=== RECORD EXCERPTS ===
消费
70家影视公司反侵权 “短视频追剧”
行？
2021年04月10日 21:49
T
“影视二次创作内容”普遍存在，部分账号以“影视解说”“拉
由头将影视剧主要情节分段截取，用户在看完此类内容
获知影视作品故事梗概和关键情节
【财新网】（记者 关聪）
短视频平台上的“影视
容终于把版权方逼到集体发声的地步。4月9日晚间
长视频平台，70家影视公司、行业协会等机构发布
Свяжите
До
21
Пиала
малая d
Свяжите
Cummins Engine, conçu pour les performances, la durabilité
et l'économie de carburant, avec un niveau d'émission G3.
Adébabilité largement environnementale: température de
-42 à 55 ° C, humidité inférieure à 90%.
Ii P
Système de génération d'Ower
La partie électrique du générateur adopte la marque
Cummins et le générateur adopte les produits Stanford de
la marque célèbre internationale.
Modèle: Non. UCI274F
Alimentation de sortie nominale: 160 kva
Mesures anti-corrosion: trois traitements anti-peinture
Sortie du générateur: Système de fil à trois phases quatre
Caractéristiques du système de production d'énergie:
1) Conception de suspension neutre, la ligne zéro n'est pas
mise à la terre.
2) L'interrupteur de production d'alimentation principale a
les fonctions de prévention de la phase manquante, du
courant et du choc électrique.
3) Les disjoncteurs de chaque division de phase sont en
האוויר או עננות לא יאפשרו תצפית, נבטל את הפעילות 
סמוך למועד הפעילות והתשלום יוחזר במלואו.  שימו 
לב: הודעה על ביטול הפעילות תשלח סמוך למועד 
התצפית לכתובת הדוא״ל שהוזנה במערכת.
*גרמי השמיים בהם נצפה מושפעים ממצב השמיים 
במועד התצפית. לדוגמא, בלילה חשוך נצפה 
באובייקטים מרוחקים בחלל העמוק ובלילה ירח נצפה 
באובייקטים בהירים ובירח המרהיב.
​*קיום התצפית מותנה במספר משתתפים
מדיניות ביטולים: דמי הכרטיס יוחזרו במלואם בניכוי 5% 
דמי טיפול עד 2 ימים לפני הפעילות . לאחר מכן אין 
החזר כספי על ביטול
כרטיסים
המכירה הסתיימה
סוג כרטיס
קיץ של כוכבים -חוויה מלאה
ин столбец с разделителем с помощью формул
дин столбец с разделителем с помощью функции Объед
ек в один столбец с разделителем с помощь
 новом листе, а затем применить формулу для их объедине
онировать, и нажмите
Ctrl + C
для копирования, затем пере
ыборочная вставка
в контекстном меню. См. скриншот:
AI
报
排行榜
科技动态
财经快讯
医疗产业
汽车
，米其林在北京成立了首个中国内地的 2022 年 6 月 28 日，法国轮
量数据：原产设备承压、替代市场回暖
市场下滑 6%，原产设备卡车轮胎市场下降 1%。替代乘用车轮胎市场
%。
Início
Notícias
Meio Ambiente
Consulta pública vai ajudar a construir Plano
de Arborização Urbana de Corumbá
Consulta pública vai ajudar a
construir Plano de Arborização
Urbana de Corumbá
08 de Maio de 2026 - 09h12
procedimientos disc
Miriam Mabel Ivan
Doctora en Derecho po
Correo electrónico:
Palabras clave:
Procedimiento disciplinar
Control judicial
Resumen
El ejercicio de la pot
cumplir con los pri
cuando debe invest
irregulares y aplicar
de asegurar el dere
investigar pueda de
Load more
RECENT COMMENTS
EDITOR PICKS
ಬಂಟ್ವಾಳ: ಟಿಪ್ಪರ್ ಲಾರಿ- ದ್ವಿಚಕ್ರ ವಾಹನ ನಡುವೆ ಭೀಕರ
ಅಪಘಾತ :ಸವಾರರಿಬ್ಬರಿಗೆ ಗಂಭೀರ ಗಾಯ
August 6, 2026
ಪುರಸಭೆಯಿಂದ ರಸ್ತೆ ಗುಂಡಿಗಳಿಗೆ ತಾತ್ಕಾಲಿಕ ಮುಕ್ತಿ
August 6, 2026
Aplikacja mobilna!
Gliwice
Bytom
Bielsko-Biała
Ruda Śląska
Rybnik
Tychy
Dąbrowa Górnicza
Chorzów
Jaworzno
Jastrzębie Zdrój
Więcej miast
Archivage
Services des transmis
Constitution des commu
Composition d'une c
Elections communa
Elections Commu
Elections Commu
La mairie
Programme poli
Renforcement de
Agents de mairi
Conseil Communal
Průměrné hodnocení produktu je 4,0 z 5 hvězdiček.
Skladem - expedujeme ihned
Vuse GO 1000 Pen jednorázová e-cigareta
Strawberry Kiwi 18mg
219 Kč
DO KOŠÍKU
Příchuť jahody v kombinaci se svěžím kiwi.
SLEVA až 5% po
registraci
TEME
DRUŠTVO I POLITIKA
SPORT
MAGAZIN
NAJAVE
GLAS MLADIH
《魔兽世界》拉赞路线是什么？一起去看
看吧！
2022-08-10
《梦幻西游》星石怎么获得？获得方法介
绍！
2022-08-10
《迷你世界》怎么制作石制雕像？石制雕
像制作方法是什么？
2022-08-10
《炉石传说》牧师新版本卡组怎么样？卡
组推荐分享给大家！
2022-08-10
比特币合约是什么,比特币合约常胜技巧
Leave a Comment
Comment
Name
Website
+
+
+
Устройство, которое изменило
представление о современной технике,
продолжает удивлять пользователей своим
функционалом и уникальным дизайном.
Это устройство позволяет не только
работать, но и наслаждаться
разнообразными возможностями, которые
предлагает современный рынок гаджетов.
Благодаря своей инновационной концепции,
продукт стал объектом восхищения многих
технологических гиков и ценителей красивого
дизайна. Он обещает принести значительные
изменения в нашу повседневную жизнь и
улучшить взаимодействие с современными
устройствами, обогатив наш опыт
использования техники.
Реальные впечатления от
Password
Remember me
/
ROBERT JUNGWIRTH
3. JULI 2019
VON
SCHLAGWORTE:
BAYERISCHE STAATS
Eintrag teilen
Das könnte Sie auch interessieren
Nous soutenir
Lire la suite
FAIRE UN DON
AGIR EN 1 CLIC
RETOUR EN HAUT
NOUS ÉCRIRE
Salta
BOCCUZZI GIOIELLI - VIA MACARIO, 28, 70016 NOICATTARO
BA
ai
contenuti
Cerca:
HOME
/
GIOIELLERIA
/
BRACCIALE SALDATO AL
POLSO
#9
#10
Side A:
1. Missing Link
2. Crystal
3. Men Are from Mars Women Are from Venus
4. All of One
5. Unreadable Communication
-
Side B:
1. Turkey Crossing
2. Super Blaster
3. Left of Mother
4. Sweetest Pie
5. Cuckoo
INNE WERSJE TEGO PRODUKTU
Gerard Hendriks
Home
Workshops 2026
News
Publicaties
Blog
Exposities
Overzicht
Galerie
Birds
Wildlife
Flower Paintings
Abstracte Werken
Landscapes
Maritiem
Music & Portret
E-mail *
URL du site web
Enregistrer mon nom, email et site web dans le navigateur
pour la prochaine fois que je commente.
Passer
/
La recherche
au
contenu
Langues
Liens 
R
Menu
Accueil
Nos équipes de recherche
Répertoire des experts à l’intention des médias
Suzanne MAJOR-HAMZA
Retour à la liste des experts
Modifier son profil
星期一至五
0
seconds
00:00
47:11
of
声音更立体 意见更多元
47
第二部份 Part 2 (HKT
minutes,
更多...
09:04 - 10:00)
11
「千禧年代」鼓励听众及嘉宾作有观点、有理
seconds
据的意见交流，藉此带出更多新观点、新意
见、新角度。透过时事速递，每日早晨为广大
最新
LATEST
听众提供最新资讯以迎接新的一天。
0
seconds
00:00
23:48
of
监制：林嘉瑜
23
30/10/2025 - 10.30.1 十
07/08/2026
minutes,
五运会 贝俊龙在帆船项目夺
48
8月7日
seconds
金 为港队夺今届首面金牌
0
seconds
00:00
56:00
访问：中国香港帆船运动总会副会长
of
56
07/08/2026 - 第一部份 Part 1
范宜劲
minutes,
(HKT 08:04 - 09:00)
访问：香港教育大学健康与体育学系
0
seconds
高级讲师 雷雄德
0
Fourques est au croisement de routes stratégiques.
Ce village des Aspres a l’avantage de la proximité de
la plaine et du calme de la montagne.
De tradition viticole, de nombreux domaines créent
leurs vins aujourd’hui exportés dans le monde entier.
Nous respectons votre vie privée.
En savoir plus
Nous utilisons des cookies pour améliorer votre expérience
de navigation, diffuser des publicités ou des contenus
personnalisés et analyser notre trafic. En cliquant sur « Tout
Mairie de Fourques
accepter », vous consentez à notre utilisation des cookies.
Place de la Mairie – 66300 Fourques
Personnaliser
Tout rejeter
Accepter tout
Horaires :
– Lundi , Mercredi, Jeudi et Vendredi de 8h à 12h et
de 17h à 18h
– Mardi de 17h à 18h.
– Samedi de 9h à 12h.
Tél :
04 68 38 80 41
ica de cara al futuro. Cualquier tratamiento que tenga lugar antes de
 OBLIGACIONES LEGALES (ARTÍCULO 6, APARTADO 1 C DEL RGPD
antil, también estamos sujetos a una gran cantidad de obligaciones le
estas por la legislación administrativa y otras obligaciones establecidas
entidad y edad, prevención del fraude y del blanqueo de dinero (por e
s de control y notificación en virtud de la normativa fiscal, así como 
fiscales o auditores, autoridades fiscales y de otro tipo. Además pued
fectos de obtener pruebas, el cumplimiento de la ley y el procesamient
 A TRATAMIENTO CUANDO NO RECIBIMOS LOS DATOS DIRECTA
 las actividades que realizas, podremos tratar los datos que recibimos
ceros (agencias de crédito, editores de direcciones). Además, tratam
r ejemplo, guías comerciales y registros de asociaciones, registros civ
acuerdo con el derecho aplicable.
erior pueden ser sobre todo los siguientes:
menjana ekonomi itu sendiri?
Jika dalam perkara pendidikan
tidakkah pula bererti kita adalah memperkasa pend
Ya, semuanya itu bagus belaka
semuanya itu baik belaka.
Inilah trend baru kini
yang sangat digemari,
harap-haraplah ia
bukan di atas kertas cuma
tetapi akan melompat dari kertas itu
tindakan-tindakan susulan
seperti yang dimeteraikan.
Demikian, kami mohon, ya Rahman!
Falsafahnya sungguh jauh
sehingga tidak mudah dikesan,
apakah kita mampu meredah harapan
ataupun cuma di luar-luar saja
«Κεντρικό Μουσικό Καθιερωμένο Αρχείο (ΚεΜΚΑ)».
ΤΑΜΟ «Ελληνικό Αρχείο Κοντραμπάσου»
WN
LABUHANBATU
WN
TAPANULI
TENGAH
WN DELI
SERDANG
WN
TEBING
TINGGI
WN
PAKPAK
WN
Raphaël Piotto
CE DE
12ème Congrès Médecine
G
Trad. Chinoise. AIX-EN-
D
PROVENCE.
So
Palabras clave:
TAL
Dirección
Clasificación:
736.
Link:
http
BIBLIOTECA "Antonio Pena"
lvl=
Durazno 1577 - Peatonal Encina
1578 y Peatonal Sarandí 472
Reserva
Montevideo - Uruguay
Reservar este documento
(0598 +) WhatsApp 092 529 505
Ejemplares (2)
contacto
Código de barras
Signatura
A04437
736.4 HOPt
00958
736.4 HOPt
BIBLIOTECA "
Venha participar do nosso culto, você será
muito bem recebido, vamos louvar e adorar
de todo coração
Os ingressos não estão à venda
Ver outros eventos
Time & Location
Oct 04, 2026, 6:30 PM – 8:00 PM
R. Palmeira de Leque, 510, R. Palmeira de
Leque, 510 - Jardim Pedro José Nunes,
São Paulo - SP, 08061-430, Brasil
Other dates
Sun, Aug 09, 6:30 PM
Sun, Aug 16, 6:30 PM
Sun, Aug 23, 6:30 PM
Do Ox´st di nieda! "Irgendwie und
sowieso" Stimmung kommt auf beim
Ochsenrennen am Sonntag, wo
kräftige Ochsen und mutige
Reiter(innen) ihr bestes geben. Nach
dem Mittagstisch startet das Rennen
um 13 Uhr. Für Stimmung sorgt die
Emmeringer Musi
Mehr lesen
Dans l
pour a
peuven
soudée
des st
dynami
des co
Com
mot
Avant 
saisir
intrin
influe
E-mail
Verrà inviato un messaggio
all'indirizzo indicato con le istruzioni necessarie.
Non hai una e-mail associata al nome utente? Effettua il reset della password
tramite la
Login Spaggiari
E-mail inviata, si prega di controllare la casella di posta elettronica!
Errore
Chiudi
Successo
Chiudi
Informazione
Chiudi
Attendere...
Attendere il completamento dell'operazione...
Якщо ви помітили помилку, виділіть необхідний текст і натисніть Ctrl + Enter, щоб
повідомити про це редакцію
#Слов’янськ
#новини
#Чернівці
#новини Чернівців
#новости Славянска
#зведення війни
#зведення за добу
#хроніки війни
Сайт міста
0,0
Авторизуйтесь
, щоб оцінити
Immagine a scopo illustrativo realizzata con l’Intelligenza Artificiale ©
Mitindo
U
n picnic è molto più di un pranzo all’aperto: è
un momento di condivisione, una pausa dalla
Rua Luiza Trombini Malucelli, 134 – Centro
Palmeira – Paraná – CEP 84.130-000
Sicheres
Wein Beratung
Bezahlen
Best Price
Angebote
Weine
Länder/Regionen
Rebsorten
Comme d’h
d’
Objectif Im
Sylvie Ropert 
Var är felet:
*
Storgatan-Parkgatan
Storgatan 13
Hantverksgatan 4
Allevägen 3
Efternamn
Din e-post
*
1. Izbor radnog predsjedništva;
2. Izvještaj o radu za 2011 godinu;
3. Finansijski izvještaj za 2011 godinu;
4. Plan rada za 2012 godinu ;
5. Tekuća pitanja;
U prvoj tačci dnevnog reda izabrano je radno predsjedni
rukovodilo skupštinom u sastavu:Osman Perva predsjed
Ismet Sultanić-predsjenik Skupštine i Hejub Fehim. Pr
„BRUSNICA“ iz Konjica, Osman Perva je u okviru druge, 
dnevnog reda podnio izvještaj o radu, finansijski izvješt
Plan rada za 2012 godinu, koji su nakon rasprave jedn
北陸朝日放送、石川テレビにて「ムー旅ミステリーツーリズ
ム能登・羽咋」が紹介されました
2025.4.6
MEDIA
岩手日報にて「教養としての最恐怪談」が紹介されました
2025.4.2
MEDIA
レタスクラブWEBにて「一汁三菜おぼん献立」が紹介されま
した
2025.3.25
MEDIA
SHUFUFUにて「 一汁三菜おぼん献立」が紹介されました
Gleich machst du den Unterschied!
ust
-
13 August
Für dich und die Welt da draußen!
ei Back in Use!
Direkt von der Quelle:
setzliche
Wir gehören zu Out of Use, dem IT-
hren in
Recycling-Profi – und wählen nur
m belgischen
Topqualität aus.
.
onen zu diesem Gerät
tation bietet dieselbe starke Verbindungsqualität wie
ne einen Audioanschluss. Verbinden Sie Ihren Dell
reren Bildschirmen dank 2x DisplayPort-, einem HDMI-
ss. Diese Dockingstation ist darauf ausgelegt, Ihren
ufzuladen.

=== TASK INSTRUCTIONS ===
Where a line of the records has the string "затем", copy that line.

=== COMPLETED TASK ===
 новом листе, а затем применить формулу для их объедине
для копирования, затем пере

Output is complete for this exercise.